◆ What is expected ◆
Copy out nothing but the line containing "Як зазначають Бейкер і Казадеваль у PNAS" and the lines that follow it to the end of the entries, exactly as they stand.

[The data Boundary: Start]

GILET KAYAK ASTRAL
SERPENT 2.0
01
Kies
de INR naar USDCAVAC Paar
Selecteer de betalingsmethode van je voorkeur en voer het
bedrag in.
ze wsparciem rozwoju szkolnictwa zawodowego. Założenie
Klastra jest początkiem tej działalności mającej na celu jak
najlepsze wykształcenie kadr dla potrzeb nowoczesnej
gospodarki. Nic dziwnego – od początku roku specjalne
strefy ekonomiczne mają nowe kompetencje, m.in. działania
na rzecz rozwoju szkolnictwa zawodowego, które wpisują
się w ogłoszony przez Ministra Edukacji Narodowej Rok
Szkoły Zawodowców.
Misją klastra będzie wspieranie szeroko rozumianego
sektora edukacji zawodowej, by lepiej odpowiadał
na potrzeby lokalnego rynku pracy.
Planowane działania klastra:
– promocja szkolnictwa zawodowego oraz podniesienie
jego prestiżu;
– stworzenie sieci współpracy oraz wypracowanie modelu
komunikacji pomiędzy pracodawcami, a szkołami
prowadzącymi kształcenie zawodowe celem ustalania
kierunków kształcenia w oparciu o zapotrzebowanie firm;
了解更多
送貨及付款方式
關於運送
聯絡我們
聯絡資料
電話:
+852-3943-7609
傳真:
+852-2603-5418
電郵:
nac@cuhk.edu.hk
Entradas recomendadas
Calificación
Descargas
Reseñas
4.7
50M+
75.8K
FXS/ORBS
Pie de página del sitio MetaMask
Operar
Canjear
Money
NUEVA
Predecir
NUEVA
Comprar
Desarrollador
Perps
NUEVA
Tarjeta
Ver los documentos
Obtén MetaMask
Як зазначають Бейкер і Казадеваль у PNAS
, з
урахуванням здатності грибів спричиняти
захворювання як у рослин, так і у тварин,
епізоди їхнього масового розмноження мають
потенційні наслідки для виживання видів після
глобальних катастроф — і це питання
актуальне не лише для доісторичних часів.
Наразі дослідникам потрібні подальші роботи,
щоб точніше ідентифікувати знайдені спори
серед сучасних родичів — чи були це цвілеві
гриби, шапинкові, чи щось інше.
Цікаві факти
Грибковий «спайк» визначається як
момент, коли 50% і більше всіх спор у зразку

[The data Boundary: End]

◆ Answer ◆
Як зазначають Бейкер і Казадеваль у PNAS
, з
урахуванням здатності грибів спричиняти
захворювання як у рослин, так і у тварин,
епізоди їхнього масового розмноження мають
потенційні наслідки для виживання видів після
глобальних катастроф — і це питання
актуальне не лише для доісторичних часів.
Наразі дослідникам потрібні подальші роботи,
щоб точніше ідентифікувати знайдені спори
серед сучасних родичів — чи були це цвілеві
гриби, шапинкові, чи щось інше.
Цікаві факти
Грибковий «спайк» визначається як
момент, коли 50% і більше всіх спор у зразку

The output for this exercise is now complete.